Na zo’n lange rit, is onze reishonger toch een beetje verzadigd aan het worden. Jammer dat je op Sumatra telkens zo lang onderweg bent voor je op je volgende bestemming aankomt. En nu we ons hoogtepunt hebben gehad, de oerang oetans, zijn we een beetje reismoe geworden. We dromen alweer luidop van ons eigen bedje, een zalige douche, een boterham met choco of bloemkool in de witte saus. Het is pas ver op reis dat een mens weer beseft hoe goed het thuis is. Maar goed, we hebben nog even te gaan. En gelukkig valt ons hotel goed mee. Het doet een beetje communistisch aan, maar de service is opperbest en het ontbijt wordt met veel stijl geserveerd. Bovendien is het uitzicht op het Tobameer wondermooi. Eigenlijkt lijkt het een beetje op het Laggo Majore in Italië, maar dan op zijn Sumatraans.

woensdag 21 juli 2010

Oerang oetans kijken

Vroeg opgestaan. Het onweer heeft vannacht flink huisgehouden. Het heeft de hele avond en nacht water gegoten maar nu is het rustig. We hebben met onze gids Ruslan afgesproken aan het centrum van WWF en Unesco. Voor een tocht in het park liggen de prijzen vast maar een goede gids is belangrijk.
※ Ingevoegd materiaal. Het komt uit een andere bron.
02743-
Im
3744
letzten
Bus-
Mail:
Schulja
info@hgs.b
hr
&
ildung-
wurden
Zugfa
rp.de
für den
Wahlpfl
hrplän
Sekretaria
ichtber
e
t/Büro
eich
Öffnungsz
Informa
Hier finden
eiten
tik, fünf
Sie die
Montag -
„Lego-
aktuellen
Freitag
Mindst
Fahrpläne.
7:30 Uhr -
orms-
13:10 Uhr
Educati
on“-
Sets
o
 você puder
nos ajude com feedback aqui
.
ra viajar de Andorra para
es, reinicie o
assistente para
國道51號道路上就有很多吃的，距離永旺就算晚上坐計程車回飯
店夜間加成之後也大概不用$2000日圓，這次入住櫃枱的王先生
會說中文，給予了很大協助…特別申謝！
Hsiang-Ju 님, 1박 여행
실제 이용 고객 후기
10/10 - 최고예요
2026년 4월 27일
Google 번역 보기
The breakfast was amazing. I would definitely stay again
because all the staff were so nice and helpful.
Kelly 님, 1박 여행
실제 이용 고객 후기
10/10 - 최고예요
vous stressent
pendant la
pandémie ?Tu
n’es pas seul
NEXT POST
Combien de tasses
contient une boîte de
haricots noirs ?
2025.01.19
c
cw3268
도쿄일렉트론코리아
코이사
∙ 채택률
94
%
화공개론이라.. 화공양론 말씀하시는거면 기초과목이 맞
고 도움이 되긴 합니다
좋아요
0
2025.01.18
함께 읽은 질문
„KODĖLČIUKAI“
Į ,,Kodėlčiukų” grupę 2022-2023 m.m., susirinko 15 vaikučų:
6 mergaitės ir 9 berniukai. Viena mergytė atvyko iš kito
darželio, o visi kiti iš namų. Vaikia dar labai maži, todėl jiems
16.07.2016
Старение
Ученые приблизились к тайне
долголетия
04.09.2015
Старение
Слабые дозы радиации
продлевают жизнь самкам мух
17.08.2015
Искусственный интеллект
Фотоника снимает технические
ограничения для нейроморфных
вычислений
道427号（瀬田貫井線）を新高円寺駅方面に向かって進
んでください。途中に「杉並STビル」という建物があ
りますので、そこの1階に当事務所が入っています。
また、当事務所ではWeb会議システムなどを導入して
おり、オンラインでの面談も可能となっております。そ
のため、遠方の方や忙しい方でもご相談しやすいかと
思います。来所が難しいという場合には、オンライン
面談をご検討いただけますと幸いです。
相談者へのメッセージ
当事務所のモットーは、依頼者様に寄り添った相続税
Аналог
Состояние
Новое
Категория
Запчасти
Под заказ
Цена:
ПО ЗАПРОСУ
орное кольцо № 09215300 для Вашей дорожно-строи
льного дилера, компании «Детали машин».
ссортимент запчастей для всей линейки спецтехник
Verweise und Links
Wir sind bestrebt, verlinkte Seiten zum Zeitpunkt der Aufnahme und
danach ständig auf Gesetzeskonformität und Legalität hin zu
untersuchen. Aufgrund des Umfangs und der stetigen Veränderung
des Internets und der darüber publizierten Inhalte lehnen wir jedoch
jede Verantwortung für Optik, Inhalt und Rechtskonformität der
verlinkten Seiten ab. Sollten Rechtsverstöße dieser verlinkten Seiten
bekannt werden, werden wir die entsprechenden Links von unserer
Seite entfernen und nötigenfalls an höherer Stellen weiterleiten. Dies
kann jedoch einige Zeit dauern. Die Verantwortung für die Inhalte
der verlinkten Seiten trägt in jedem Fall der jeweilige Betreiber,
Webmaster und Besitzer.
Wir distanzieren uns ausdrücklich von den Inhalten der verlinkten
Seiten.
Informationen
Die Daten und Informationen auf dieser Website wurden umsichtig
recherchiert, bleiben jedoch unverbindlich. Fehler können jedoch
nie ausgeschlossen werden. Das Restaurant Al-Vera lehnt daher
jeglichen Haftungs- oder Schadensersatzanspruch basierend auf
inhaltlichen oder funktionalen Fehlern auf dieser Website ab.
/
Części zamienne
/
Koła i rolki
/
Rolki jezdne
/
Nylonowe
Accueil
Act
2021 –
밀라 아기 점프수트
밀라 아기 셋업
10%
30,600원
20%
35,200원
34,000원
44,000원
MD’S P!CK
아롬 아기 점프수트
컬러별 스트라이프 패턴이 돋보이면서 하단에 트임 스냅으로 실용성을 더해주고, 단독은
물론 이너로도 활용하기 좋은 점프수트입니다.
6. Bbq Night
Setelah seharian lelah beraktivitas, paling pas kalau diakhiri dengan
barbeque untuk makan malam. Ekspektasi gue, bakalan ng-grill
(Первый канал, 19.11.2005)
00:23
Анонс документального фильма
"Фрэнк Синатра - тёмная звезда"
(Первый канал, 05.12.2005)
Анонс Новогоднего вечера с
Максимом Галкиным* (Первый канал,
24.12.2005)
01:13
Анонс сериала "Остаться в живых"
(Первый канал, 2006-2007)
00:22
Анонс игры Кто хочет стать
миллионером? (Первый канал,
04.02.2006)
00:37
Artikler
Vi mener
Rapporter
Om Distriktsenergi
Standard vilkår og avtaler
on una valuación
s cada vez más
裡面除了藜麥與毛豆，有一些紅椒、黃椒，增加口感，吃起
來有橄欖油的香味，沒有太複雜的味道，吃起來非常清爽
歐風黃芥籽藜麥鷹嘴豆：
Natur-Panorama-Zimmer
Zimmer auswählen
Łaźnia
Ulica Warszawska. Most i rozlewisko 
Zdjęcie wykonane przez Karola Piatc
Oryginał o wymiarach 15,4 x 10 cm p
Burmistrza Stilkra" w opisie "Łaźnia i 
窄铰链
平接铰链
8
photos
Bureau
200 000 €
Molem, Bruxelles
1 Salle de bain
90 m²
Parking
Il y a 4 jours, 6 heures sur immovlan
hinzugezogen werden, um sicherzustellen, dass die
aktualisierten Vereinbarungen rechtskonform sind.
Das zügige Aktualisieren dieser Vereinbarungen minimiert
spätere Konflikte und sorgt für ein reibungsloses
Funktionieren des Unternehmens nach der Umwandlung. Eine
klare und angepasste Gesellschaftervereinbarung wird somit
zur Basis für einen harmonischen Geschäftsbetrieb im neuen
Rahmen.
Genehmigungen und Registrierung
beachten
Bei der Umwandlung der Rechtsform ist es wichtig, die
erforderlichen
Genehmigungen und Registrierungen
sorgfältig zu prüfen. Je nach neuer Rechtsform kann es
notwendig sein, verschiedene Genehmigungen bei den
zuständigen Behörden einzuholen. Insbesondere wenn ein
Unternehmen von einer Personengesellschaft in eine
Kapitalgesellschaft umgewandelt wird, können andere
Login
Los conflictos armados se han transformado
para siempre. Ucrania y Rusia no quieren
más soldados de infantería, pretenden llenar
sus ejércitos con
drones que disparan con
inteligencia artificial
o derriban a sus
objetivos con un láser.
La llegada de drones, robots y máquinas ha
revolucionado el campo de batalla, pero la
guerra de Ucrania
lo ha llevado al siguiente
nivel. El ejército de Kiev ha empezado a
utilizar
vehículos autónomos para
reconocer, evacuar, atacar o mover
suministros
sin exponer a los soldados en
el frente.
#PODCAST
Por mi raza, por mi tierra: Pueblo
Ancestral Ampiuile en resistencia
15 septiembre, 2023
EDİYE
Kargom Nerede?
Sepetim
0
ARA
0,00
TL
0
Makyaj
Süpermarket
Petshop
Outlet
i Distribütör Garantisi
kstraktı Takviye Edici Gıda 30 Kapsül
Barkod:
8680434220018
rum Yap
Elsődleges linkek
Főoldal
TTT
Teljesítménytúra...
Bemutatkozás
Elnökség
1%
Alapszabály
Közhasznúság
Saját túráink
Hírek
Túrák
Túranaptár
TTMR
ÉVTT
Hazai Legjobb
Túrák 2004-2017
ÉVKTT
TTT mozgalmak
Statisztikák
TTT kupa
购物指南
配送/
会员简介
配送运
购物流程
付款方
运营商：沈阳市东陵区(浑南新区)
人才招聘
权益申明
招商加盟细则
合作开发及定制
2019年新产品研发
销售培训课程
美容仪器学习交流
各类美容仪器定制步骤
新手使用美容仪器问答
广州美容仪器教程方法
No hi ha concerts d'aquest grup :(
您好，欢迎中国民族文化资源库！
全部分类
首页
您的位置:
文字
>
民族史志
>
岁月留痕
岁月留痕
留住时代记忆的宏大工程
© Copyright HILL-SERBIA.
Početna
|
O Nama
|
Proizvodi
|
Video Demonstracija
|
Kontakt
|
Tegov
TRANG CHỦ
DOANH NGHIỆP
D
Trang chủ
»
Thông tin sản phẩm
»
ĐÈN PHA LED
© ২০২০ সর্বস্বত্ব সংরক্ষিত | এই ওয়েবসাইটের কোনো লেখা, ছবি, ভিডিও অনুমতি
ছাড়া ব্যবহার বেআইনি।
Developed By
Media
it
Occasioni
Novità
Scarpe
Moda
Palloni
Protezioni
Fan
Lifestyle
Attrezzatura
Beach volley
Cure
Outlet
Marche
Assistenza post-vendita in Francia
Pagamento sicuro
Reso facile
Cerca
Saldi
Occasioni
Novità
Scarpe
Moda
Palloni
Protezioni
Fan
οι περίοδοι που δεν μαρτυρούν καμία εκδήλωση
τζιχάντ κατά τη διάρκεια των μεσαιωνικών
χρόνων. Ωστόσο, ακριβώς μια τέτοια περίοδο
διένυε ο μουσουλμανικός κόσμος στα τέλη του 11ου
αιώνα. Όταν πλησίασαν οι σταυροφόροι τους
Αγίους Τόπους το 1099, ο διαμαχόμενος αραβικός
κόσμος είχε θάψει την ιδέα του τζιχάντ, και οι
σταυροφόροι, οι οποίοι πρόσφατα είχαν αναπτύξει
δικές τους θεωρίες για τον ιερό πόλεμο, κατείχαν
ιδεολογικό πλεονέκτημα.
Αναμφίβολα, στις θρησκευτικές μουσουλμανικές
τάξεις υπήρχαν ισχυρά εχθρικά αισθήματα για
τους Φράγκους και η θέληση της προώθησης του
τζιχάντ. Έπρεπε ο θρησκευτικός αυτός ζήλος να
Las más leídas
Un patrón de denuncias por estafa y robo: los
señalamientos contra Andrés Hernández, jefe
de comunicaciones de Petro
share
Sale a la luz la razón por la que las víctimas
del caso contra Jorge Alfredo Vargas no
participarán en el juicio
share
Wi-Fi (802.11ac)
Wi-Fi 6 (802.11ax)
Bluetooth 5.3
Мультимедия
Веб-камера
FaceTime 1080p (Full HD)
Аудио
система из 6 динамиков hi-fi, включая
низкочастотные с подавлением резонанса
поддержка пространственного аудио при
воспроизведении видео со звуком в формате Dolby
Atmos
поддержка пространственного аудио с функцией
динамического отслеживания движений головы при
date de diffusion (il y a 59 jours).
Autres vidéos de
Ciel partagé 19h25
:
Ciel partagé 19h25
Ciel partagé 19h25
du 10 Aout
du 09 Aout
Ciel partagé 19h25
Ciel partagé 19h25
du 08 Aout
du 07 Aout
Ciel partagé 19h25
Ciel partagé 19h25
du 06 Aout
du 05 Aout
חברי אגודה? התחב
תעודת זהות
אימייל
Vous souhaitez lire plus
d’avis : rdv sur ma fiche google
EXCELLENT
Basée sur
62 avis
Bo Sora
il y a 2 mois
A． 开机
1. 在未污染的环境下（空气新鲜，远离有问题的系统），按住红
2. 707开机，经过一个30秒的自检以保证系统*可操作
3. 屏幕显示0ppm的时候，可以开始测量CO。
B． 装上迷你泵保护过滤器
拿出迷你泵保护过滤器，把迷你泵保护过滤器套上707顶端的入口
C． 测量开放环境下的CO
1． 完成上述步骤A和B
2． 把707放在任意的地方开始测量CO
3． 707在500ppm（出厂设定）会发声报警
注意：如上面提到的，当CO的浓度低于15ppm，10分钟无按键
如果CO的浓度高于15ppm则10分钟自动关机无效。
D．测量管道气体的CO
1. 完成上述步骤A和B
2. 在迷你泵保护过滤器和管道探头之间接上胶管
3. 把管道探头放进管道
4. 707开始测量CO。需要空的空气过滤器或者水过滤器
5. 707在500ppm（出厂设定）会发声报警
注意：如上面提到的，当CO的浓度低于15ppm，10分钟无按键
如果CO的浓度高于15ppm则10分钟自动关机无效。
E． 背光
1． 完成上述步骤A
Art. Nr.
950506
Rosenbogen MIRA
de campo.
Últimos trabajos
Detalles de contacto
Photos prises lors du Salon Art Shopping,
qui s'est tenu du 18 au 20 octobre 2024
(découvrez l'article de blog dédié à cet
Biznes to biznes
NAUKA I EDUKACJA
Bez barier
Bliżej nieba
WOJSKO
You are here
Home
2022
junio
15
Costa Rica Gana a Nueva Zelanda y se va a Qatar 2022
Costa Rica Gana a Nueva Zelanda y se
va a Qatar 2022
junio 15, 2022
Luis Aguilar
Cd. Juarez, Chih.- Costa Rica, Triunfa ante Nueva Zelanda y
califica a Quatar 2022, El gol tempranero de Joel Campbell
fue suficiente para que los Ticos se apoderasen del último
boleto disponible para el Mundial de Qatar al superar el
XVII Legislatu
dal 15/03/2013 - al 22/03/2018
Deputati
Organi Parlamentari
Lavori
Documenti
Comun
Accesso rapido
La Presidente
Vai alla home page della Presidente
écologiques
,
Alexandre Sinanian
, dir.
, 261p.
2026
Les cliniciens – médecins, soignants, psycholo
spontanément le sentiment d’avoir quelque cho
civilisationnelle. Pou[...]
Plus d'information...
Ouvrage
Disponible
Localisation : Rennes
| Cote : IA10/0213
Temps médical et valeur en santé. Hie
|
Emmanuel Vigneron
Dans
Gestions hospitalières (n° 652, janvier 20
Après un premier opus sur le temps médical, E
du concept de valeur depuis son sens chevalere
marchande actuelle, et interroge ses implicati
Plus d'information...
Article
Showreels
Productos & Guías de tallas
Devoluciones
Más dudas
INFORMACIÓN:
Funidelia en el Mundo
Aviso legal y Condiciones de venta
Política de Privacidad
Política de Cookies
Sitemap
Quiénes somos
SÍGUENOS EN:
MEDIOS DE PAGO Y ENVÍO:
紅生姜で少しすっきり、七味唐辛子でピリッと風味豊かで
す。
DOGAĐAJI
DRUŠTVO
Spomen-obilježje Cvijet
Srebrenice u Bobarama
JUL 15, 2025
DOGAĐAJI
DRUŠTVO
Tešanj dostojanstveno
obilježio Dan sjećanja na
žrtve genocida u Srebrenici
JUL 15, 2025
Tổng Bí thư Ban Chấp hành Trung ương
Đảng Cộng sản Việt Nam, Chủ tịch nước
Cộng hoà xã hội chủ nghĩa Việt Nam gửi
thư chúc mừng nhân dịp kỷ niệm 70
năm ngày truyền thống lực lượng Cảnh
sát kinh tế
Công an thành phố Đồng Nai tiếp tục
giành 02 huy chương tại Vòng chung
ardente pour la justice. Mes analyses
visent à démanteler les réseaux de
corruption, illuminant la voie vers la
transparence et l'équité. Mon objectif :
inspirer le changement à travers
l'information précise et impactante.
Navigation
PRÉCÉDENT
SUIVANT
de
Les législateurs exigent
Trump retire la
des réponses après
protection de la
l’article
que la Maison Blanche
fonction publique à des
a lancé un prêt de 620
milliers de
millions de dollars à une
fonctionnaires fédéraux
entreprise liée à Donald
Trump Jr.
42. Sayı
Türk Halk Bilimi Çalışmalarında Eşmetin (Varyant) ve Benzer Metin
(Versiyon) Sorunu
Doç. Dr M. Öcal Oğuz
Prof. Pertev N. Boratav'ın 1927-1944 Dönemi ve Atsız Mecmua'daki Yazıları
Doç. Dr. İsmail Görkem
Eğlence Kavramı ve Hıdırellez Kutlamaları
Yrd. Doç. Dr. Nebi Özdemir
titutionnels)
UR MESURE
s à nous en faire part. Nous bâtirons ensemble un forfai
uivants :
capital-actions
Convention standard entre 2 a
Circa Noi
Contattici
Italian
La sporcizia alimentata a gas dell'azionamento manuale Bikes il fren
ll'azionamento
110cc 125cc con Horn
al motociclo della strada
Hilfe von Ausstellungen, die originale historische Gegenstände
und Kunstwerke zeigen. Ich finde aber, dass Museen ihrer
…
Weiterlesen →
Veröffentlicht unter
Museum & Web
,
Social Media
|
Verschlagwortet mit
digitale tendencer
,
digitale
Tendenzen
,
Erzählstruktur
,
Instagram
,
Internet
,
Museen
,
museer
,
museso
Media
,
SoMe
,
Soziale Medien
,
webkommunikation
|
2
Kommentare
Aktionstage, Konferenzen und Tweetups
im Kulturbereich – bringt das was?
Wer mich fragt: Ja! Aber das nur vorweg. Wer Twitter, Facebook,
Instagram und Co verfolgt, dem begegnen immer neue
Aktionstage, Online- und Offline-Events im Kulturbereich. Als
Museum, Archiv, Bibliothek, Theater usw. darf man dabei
Ruslan is bioloog en verbonden aan het centrum dat het reservaat beheert. We zijn 20 minuten te laat op onze afspraak maar dat is hier in Indonesië nooit erg. Hij laat ons zelfs nog wat wachten zodat de paden in de jungle nog wat kunnen uitdrogen. We vertrekken aan een brug over de Bohorokrivier en gaan via privaat gebied naar het nationaal park. Ruslan legt uit dat de boeren rondom het park van cruciaal belang zijn omdat zonder hen het wildbestand niet kan worden beheerd. Volgens hem is de invloed van het ecotoerisme zeer belangrijk omdat de boeren daardoor sinds 2001 langzaam zijn beginnen te begrijpen dat het wildbestand een positieve invloed heeft op hun inkomen. Daarvoor werd elke aap die op hun terrein kwam gewoonweg afgemaakt. En apen kennen natuurlijk geen grenzen. Zijn uitleg wordt direct bevestigd als we bij een rubberplantage passeren. De boer komt naar me toe en geeft me een koekje om apen te lokken. Rondom zijn erf zit namelijk een groepje Thomas Leaf apen. Ruslan laat me onmiddellijk het koekje neerleggen en geeft me een paar ramboetans, de lokale lichee waar apen verzot op zijn. Thomas Leaf apen zijn bij ons niet gekend maar ze zijn prachtig om zien en enorm behendig. Ze kunnen ongeveer 8 meter ver springen. Ze blijven dichtbij maar ze komen niet naar beneden. Wel houden ze ons nieuwsgierig in de gaten.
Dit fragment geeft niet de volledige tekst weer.